Sementara kasus-kasus besar seperti Jiwasraya, Asabri, dan para pejabat yang semakin hobi korupsi, jadi tertutupi. Sengaja dipinggirkan. Dengan harapan semoga rakyat maklum atau bahkan melupakan.

Sebagai netizen dan rakyat jelata, saya cuma bisa ikut miris melihat pemerintah republik yang sungguh seperti tak punya arah. Tak tau mau dibawa ke mana negeri ini selain terus dipaksa menambah tinggi timbunan utang.

Daripada panik bikin UU demi meningkatkan investasi asing, bukannya lebih baik memproteksi, membina, dan membantu percepatan pertumbuhan industri karya anak bangsa sendiri?

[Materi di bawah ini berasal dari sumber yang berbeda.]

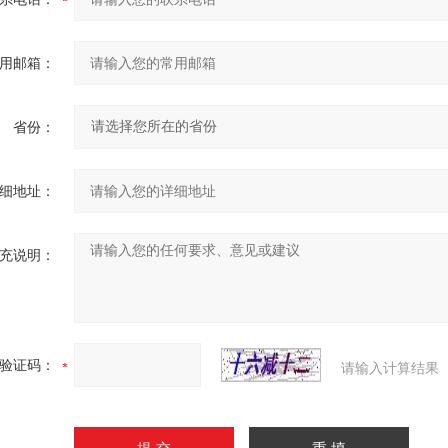
用邮箱：
省份：
细地址：
充说明：
验证码：
请输入计算结果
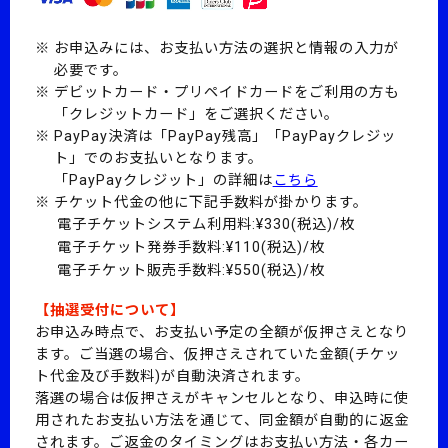
お申込みには、お支払い方法の選択と情報の入力が
必要です。
デビットカード・プリペイドカードをご利用の方も
「クレジットカード」をご選択ください。
PayPay決済は「PayPay残高」「PayPayクレジッ
ト」でのお支払いとなります。
「PayPayクレジット」の詳細は
こちら
チケット代金の他に下記手数料が掛かります。
電子チケットシステム利用料:¥330(税込)/枚
電子チケット発券手数料:¥110(税込)/枚
電子チケット販売手数料:¥550(税込)/枚
【抽選受付について】
お申込み時点で、お支払い予定の全額が仮押さえとなり
ます。
ご当選の場合、仮押さえされていた金額(チケッ
ト代金及び手数料)が自動決済されます。
落選の場合は仮押さえがキャンセルとなり、申込時に使
用されたお支払い方法を通じて、同金額が自動的に返金
されます。
ご返金のタイミングはお支払い方法・各カー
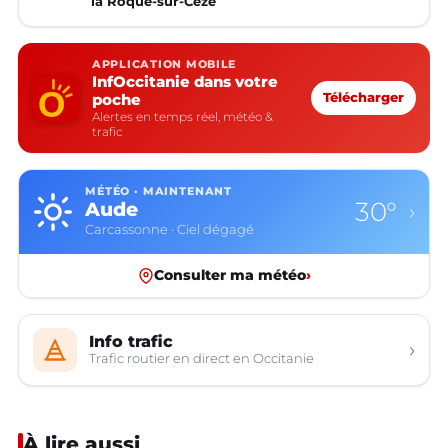
la Roque-sur-Cèze
APPLICATION MOBILE
InfOccitanie dans votre
poche
Télécharger
Alertes en temps réel, météo &
trafic
MÉTÉO · MAINTENANT
30°
Aude
›
Carcassonne · Ciel dégagé
Consulter ma météo
›
Info trafic
›
Trafic routier en direct en Occitanie
À lire aussi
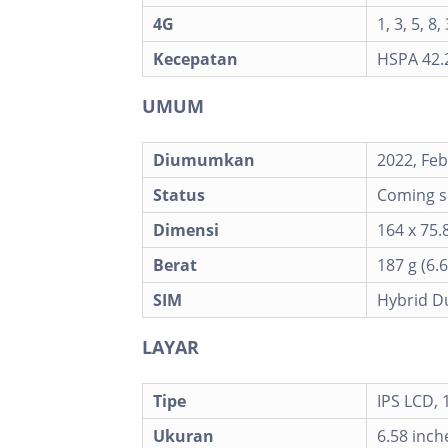
4G
1, 3, 5, 8,
Kecepatan
HSPA 42.
UMUM
Diumumkan
2022, Feb
Status
Coming so
Dimensi
164 x 75.8
Berat
187 g (6.6
SIM
Hybrid Du
LAYAR
Tipe
IPS LCD,
Ukuran
6.58 inch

Termasuk mungkin benar-benar mewujudkan Esemka yang sepertinya masih malu-malu kucing sampai sekarang. How does that sound?

Kembali ke RUU Omnibus Law Cilaka / Cika. Pak Mahfud bilang bahwa RUU ini masih terbuka untuk menerima masukan dari masyarakat. Tapi saya kok susah percaya bahwa suara kita akan betul-betul didengarkan. 79 UU dipadatkan jadi satu, total ada 1244 pasal! Terlalu ambisius tanpa mengukur kemampuan.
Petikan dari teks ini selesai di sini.